There have been close calls. In 2008, when Smith was on his way to Florida's Class 6A offensive player of the year award and a spot on Parade Magazine's All-America team, he was hit hard by a Blanche Ely defender and his hand was hurt badly.

He shook it and winced and tried to make a fist and squeeze. He was hopeless without his throwing hand and Miramar wouldn't be in much better shape without Smith.

He didn't miss a play and ended up with three touchdown passes in a 39-14 win.

"He's tough," said sophomore Ivan McCartney, who caught passes from Smith for two years at Miramar. "Very tough."

Nothing matters more for the Mountaineers.

Freshman Brian Athey transferred out of the program last week (to FCS member Illinois State) and left WVU with only Smith and freshman Paul Millard at the position. There is no one else, not even a walk-on, and there may be no help coming.

In Coach Dana Holgorsen's first season, the pass offense rests in the hands of Smith and his ability to stay upright and in the game, which history suggests is distinctly possible.

This will be Holgorsen's 19th season coaching college football. In the previous 18, he said he never lost a starting quarterback.

"I think a lot of it is the scheme," Holgorsen said. "We sort out our protections pretty good. We coach the quarterbacks to get rid of the ball. We call plays to keep the pressure off of him, so I guess it's a lot of scheme and probably a little bit of coaching."

Holgorsen pressures the defense, too. No time is to be wasted between a tackle and a snap, which frustrates defenders already frustrated by their inability to get hands on the quarterback.
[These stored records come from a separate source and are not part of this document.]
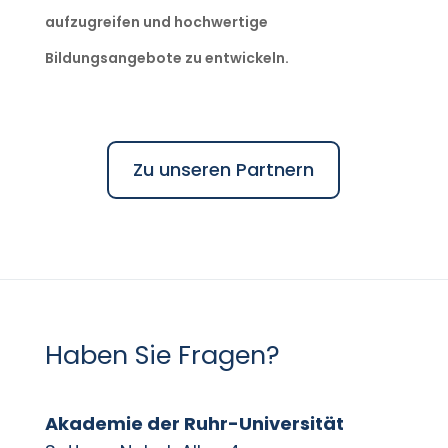
aufzugreifen und hochwertige
Bildungsangebote zu entwickeln.
Zu unseren Partnern
Haben Sie Fragen?
Akademie der Ruhr-Universität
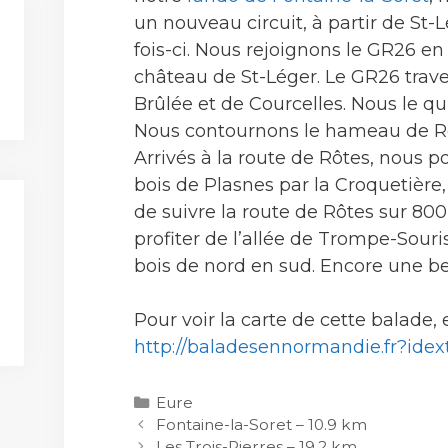
un nouveau circuit, à partir de St-
fois-ci. Nous rejoignons le GR26 en
château de St-Léger. Le GR26 traver
Brûlée et de Courcelles. Nous le q
Nous contournons le hameau de Rô
Arrivés à la route de Rôtes, nous p
bois de Plasnes par la Croquetière
de suivre la route de Rôtes sur 80
profiter de l’allée de Trompe-Souris
bois de nord en sud. Encore une be
Pour voir la carte de cette balade, e
http://baladesennormandie.fr?idex
Catégories
Eure
Fontaine-la-Soret – 10.9 km
Les Trois-Pierres – 19.2 km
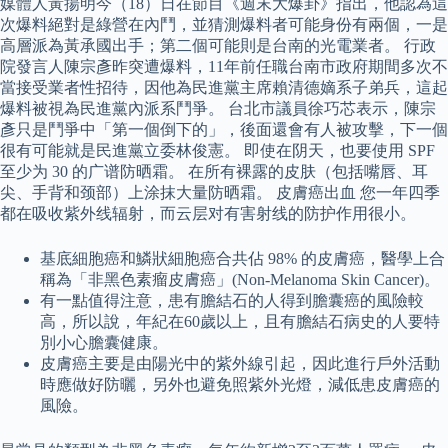
媒體人黃揚明今（18）日在節目《週末大爆卦》指出，他認為這
次爆料絕對是綠營在內鬥，並猜測爆料者可能身份有兩個，一是
高層派為黃承國出手；第二個可能則是台南的光電業者。 行政
院發言人陳宗彥昨突遭爆料，11年前任職台南市政府期間多次不
當接受業者性招待，因他為民進黨主席賴清德嫡系子弟兵，這起
爆料被視為民進黨內派系鬥爭。 台北市議員徐巧芯表示，陳宗
彥只是鬥爭中「第一個倒下的」，後面還會有人被攻擊，下一個
很有可能就是民進黨立委林俊憲。 即使在阴天，也要使用 SPF
至少为 30 的广谱防晒霜。 在所有裸露的皮肤（包括嘴唇、耳
尖、手背和颈部）上涂抹大量防晒霜。 皮膚癌出血 您一年四季
都在吸收紫外线辐射，而云层对有害射线的防护作用很小。
基底細胞癌和鱗狀細胞癌合共佔 98% 的皮膚癌，醫學上合
稱為「非黑色素瘤皮膚癌」(Non-Melanoma Skin Cancer)。
有一點值得注意，患有膽結石的人得到膽囊癌的風險較
高，所以說，年紀在60歲以上，且有膽結石病史的人要特
別小心膽囊健康。
皮膚癌主要是由陽光中的紫外線引起，因此進行戶外活動
時應做好防曬，另外也避免照紫外光燈，減低患皮膚癌的
風險。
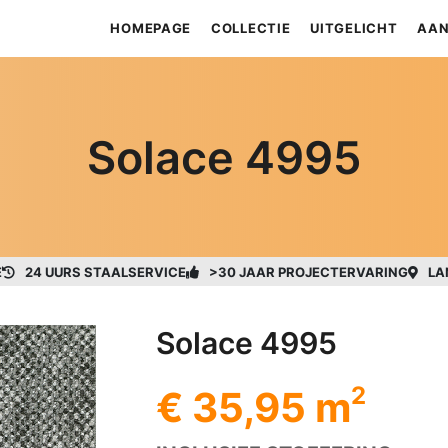
HOMEPAGE
COLLECTIE
UITGELICHT
AAN
Solace 4995
E
24 UURS STAALSERVICE
>30 JAAR PROJECTERVARING
LA
Solace 4995
2
€ 35,95 m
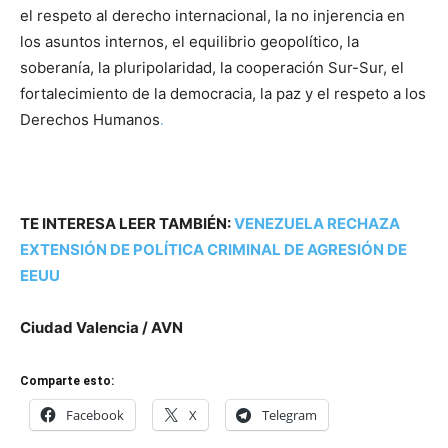
el respeto al derecho internacional, la no injerencia en
los asuntos internos, el equilibrio geopolítico, la
soberanía, la pluripolaridad, la cooperación Sur-Sur, el
fortalecimiento de la democracia, la paz y el respeto a los
Derechos Humanos
.
TE INTERESA LEER TAMBIÉN:
VENEZUELA RECHAZA
EXTENSIÓN DE POLÍTICA CRIMINAL DE AGRESIÓN DE
EEUU
Ciudad Valencia / AVN
Comparte esto:
Facebook
X
Telegram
"It kills you," defensive end Bruce Irvin said. "They snap the ball every nine or 10 seconds and eventually it's real tiring."
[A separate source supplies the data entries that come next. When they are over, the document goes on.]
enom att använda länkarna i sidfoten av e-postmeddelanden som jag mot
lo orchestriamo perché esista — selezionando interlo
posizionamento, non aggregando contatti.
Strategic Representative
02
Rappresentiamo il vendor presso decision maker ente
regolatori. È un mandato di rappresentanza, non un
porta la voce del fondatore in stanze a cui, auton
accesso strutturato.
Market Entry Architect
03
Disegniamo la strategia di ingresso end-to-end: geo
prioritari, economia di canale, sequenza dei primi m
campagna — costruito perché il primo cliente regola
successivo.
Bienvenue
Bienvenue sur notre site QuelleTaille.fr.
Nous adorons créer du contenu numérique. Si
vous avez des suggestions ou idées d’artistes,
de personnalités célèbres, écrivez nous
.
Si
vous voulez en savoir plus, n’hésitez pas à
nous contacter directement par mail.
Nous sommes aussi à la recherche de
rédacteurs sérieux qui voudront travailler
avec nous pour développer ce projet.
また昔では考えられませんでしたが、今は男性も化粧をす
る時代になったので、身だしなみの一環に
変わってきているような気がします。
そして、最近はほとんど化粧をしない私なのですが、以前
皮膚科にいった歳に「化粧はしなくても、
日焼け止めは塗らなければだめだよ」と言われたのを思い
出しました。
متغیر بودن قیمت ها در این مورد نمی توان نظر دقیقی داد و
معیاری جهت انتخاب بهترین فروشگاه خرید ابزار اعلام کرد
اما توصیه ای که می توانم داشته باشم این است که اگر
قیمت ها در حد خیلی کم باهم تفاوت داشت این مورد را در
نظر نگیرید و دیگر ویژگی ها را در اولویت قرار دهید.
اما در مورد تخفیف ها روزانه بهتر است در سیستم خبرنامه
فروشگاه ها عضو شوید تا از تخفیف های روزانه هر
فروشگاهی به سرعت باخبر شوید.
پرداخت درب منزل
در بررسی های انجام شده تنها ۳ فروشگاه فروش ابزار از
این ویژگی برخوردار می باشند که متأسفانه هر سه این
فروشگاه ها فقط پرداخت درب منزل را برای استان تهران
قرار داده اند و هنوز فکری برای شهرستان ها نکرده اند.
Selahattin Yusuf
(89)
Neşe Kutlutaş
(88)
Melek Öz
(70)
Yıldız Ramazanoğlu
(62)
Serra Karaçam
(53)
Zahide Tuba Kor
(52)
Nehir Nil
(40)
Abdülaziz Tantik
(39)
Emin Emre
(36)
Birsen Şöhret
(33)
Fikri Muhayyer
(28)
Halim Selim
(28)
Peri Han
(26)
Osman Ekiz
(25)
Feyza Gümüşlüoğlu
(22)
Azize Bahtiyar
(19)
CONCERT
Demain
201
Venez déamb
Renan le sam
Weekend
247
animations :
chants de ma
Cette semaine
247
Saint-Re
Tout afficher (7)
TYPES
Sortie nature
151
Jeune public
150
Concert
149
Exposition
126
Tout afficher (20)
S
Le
Holgorsen's offense at Oklahoma State last season allowed 10 sacks. At Houston in 2008 and '09, quarterbacks were dropped 25 and 18 times.
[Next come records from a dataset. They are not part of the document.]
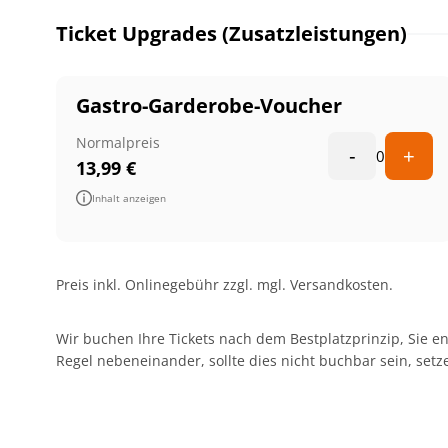
Ticket Upgrades (Zusatzleistungen)
Gastro-Garderobe-Voucher
Normalpreis
-
+
0
13,99
€
Inhalt anzeigen
Preis inkl. Onlinegebühr zzgl. mgl. Versandkosten.
Wir buchen Ihre Tickets nach dem Bestplatzprinzip, Sie en
Regel nebeneinander, sollte dies nicht buchbar sein, set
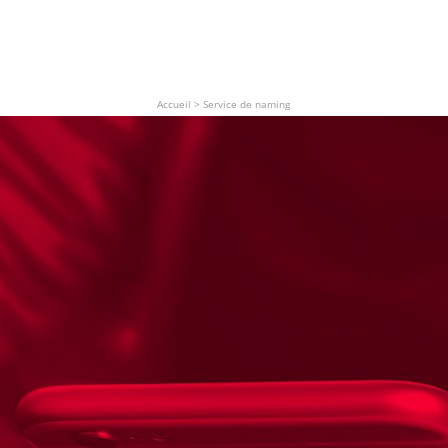
Accueil
>
Service de naming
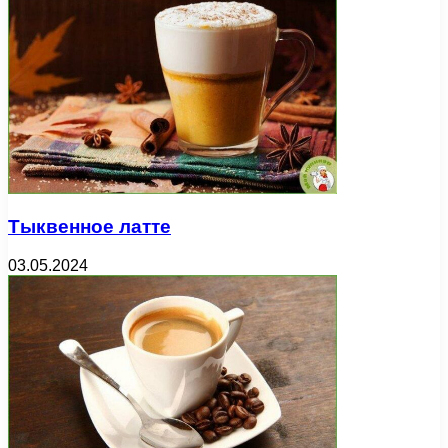
Тыквенное латте
03.05.2024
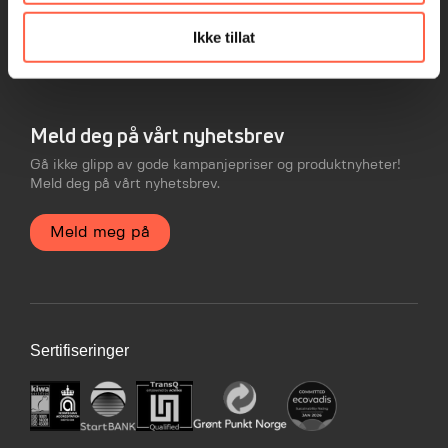
Personvern og cookies
Sertifiseringer
Brosjyrer og logo
Ikke tillat
Kampanjer
Meld deg på vårt nyhetsbrev
Gå ikke glipp av gode kampanjepriser og produktnyheter!
Meld deg på vårt nyhetsbrev.
Meld meg på
Sertifiseringer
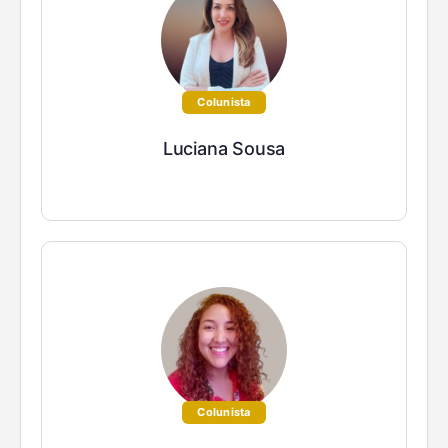
Colunista
Luciana Sousa
Colunista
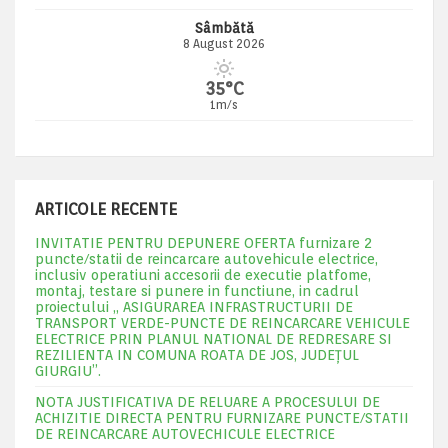
Sâmbătă
8 August 2026
35°C
1m/s
ARTICOLE RECENTE
INVITATIE PENTRU DEPUNERE OFERTA furnizare 2
puncte/statii de reincarcare autovehicule electrice,
inclusiv operatiuni accesorii de executie platfome,
montaj, testare si punere in functiune, in cadrul
proiectului „ ASIGURAREA INFRASTRUCTURII DE
TRANSPORT VERDE-PUNCTE DE REINCARCARE VEHICULE
ELECTRICE PRIN PLANUL NATIONAL DE REDRESARE SI
REZILIENTA IN COMUNA ROATA DE JOS, JUDEŢUL
GIURGIU”.
NOTA JUSTIFICATIVA DE RELUARE A PROCESULUI DE
ACHIZITIE DIRECTA PENTRU FURNIZARE PUNCTE/STATII
DE REINCARCARE AUTOVECHICULE ELECTRICE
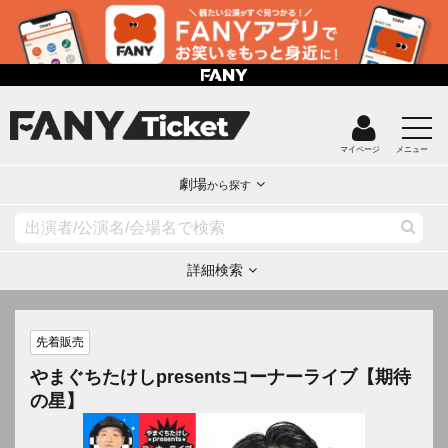
マイページ
メニュー
劇場
から探す
詳細検索
先着販売
やまぐちたけしpresentsコーナーライブ【期待
の星】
In 2007-08, when he was the co-coordinator at Texas Tech, there were 18 sacks both seasons. Quarterbacks averaged 660 pass attempts those five seasons and led the country in throws three times.

"We aren't asked to run the ball at all," Smith said. "Our job is to put the ball in the hands of the playmakers."

Smith has that reputation.

McCartney marvels at Smith's ability to find the blitz before the snap and make the right read for a quick throw. Stedman Bailey, another receiver who got to know Smith at Miramar, brags about Smith's presence in the pocket and knack for sensing trouble and hurrying up to get rid of the ball before the defense gets him. Irvin is startled by how fast Smith makes up his mind and lets go of the pass.

"All you see is the snap and him getting rid of the ball," Irvin said. "Geno isn't sitting back looking around and scanning the field. It's three or four steps and it's gone."

The offense is built around those abilities and the most critical construction comes in camp, but the key now is to get Smith and Millard to the regular season without wearing out their arms.

Holgorsen, who said he's never had fewer than five quarterbacks in a camp, said he'd prefer to give his top options between 200 and 300 throws in practice. With fewer throwers, he has to limit throws and trust his quarterbacks are honest about how they feel.

Holgorsen said he isn't able to practice and advance the way he wants to right now, either. Quarterbacks coach Jake Spavital and inside receivers coach Shannon Dawson both played in quarterback college and have filled in to throw in these early practices, but Holgorsen doesn't think that's too productive.

The new WVU head coach even had to step in Saturday. Dawson couldn't lift his arm, but practice had to continue.

"What can I do?" he said. "We don't have anyone else. I can't make someone just appear."